Eithan · July 24, 2017, 7:39am

Hi,

need your help with find specific words in given sentences.
I have 2 tables:

With ~4000 words.
With ~28,000 sentences.

I want to add a column to the second table with the words that were found.
for example:

I tried to use cursor, but it took too much time (I stopped it after 1 hour).
What is the best way to do it and how?

Thanks in advance.
Z

Kristen · July 24, 2017, 9:12am

I would SPLIT the [Sentences] column into one-word-per-row and then JOIN that result to your [Words exist] column

Slight snag may be that a word may not be separated by spaces - e.g. hyphen, comma, etc., so you will have to take care of that.

I suggest you use Jeff Moden's Splitter Function as its probably the most efficient one out there.

yeah, that would be deadly I'm afraid ...

P.S. On tables where we want to do this (typically free-word search on names and Address, and product Descriptions etc.) we maintain a permanent table of split-words (i.e. change that any time the source Description is changed). We also have a dictionary of word-stems and alias words, so that we can "tune" the things that an end user might search for against the actual descriptions.

So for example Mice might be set up as an alias for Mouse - maybe Rat/Rats too? - ditto for plural-alias for Dogs and Cats

Jason_A_Long · July 24, 2017, 12:47pm

This should give you what you're after...

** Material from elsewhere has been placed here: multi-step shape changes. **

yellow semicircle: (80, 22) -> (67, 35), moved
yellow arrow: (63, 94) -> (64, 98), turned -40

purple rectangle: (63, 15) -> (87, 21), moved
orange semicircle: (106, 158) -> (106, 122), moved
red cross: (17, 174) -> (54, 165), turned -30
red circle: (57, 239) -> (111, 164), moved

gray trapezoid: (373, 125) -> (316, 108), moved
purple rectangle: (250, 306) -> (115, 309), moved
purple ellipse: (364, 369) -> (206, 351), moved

IF OBJECT_ID('tempdb..#Sentense', 'U') IS NOT NULL 
DROP TABLE #Sentense;

CREATE TABLE #Sentense (
	Sentense VARCHAR(1000) NOT NULL,
	WordExist varchar(1000) NULL 
	);
INSERT #Sentense (Sentense) VALUES
	('This is a dog'),
	('I saw a cat and a dog'),
	('I love mouse and dogs'),
	('I love you'),
	('I like bananna'),
	('Cats and dogs living together');

IF OBJECT_ID('tempdb..#Word', 'U') IS NOT NULL 
DROP TABLE #Word;

CREATE TABLE #Word (
	Word VARCHAR(20) NOT NULL 
	);
INSERT #Word (Word) VALUES
	('dog'), ('cat'), ('mouse');

--==============================================

UPDATE s SET 
	s.WordExist = STUFF(we.WordExist, 1, 2, '')
FROM
	#Sentense s
	CROSS APPLY (
			SELECT 
				CONCAT(', ', w.Word)
			FROM 
				#Word w
			WHERE 
				s.Sentense LIKE '%' + w.Word + '%'
			FOR XML PATH('')
			) we (WordExist);


SELECT * FROM #Sentense s;

HTH,
Jason

Kristen · July 24, 2017, 1:09pm

	, ('Category dogma')

?

Jason_A_Long · July 24, 2017, 1:18pm

Looks at the OP test data... "dogs" = "dog"...
Tells me that they want a "contains" match...

Kristen · July 24, 2017, 1:40pm

Hehehe ... yeah, I'm used to a decent spec too ... but in here I take a much broader assumption ....

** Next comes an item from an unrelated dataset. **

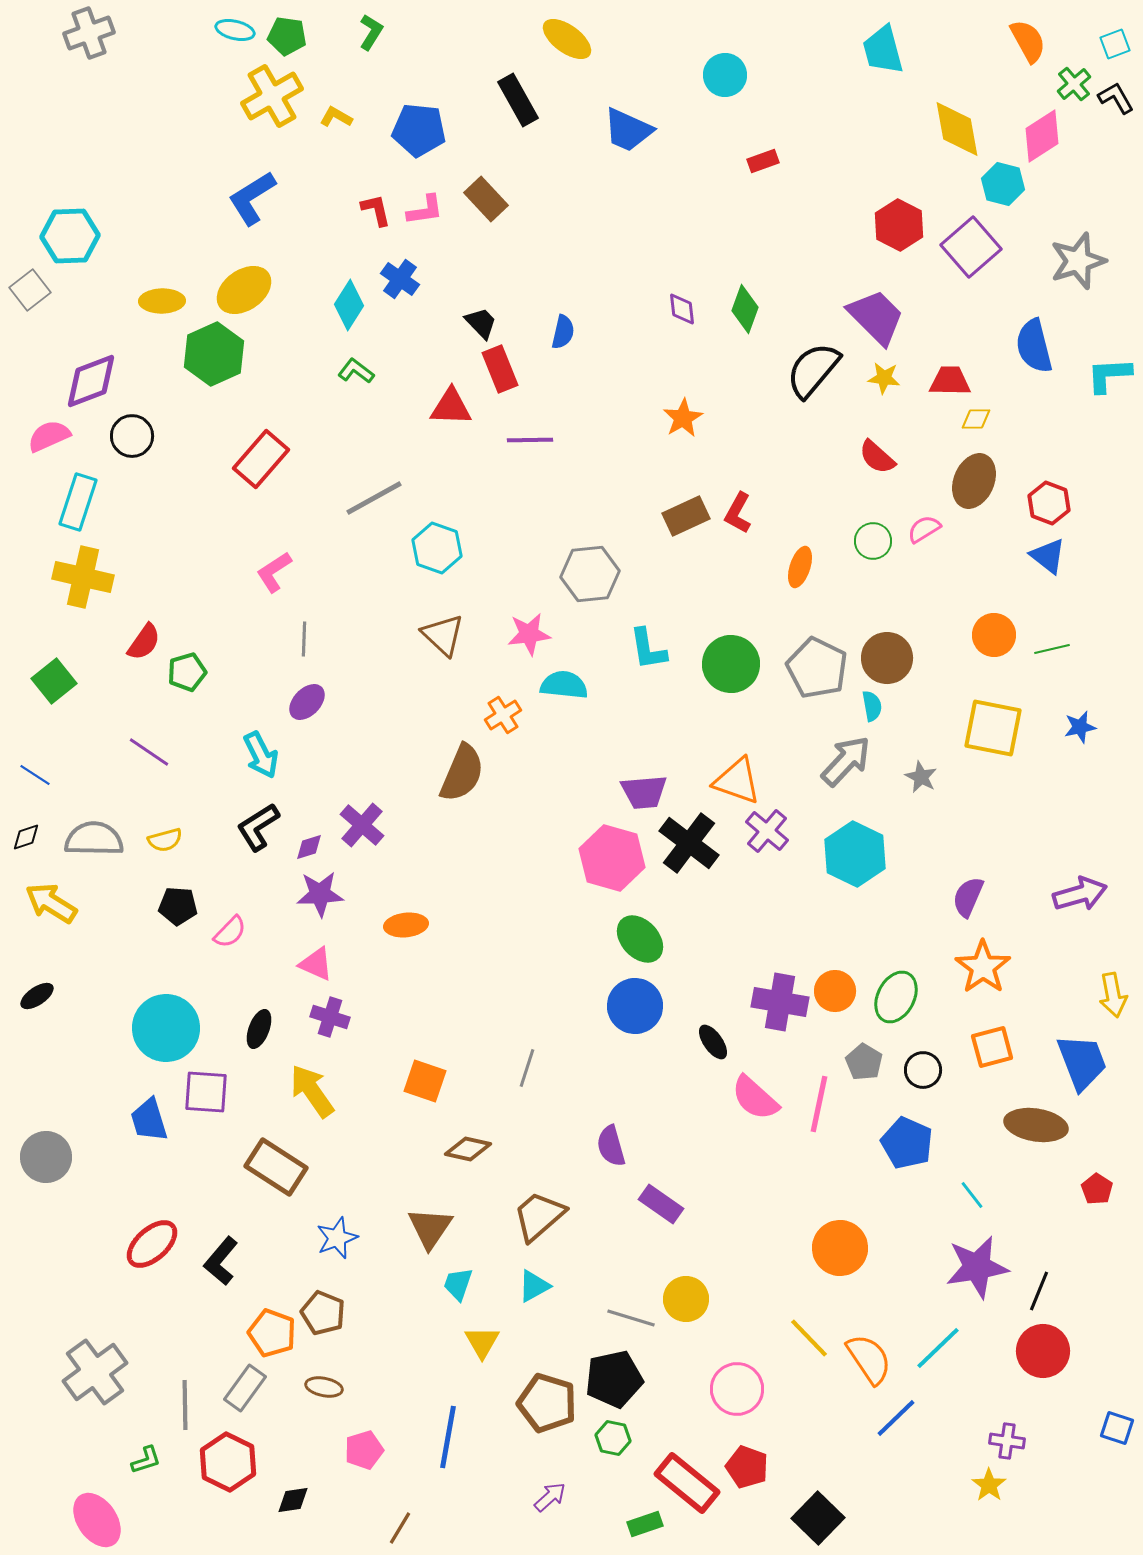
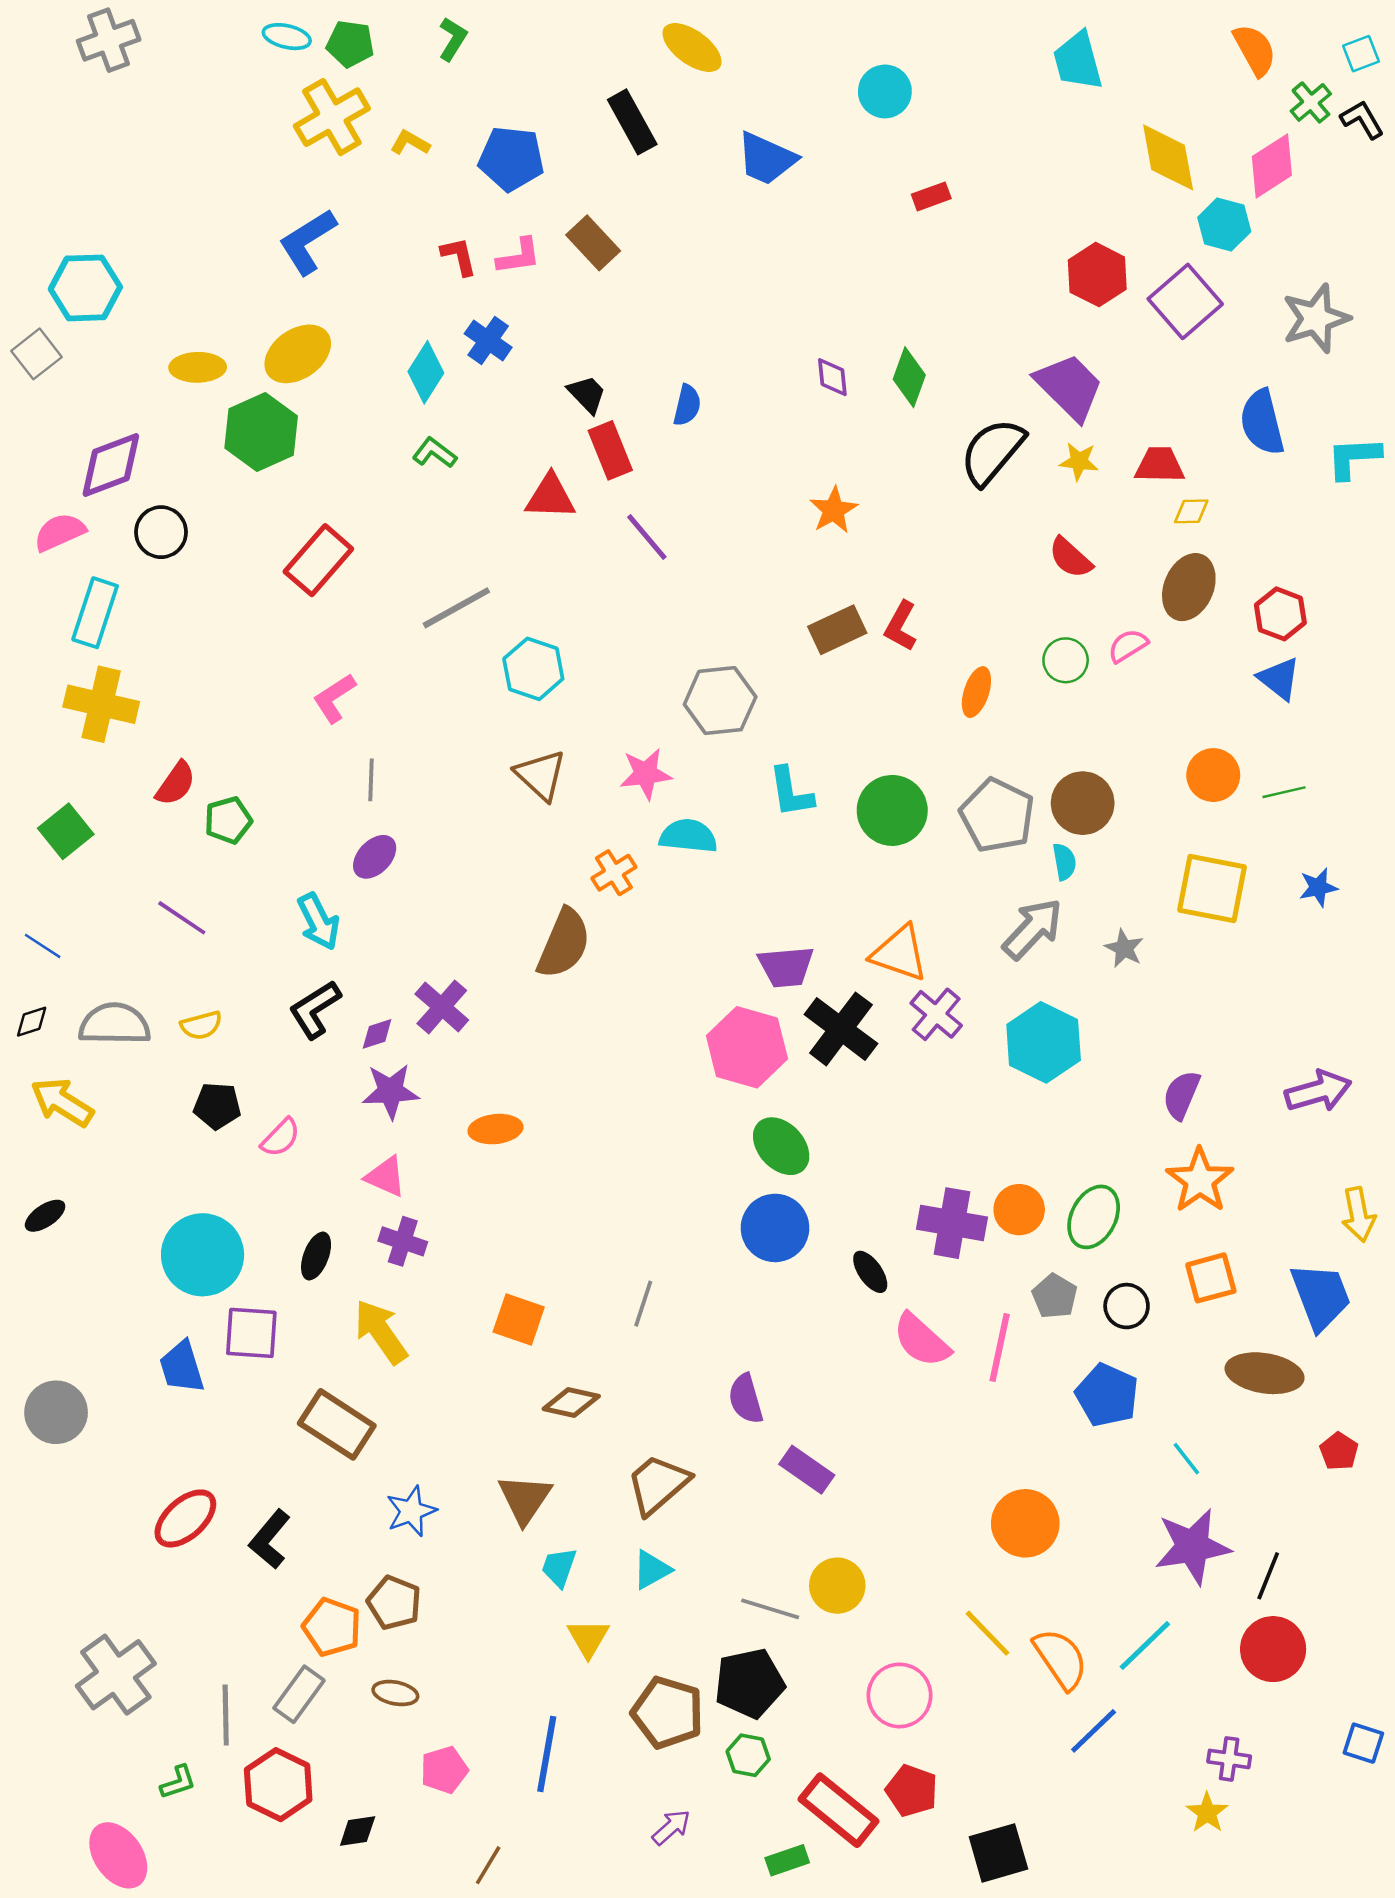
purple line: (530, 440) -> (647, 537), turned 51
black square: (818, 1518) -> (998, 1853), turned 30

Root-words much harder of course ... even "exact words" is reasonably hard, assuming that the delimiter cannot be guaranteed to be a space, or a set of easily handled characters.

But there again the underlying question might be actually about proprietary part numbers, or somesuch, which are inherently unique and won't give any false positives ...

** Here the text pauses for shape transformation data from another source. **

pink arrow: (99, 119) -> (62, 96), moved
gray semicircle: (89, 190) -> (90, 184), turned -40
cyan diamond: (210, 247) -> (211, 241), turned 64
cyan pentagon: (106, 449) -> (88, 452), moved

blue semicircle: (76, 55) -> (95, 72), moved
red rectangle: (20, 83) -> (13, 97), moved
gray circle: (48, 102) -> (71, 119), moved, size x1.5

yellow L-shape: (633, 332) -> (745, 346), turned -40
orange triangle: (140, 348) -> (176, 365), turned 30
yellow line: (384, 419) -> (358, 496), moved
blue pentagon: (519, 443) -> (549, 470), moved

Jason_A_Long · July 24, 2017, 2:17pm

I've been asked to do this sot of thing before and it's been my experience that those making the request don't tend to think through the ramifications of what they're asking for. In the end, depending on what's needed, this type of solution can be as simple as what I posted above to insanely complex "fuzzy logic" matching.
Until the OP comes back with some clarification, we really don't know, and I'm not going to waste my time coding a complex solution based on a , possible incorrect, hunch.

Kristen · July 24, 2017, 2:42pm

You and me both

have emoji changed I wonder? I went looking for one, found loads of new ones (or so it seems to me) ... a Thumbs Up would have been nice to use ... but amongst the hundreds ... didn't find one of those at all.

Jason_A_Long · July 24, 2017, 3:20pm

No idea... I'm still relatively new to this forum.

Eithan · July 25, 2017, 8:11am

Wow ! @Jason_A_Long, it's super helpful ! thank you very much ! it runs 4.5 minutes and gives me exactly what I need.
You rock !

Eithan

Eithan · July 25, 2017, 8:12am

Thank you all for your answers !

E

sasit · July 25, 2017, 8:14am

Hi Jason,

Thanks a lot for the solution.
it's work great on production (~4:30 minutes) .

just to emphasize your solution, i stopped the cursor after one hour on production.

well done.

Sasi

JeffModen · August 4, 2017, 1:21am

I have to ask, how big are the sentences in bytes? For example, are they all <= 8000 bytes each? Also, what is the data-type of the column the sentences are in?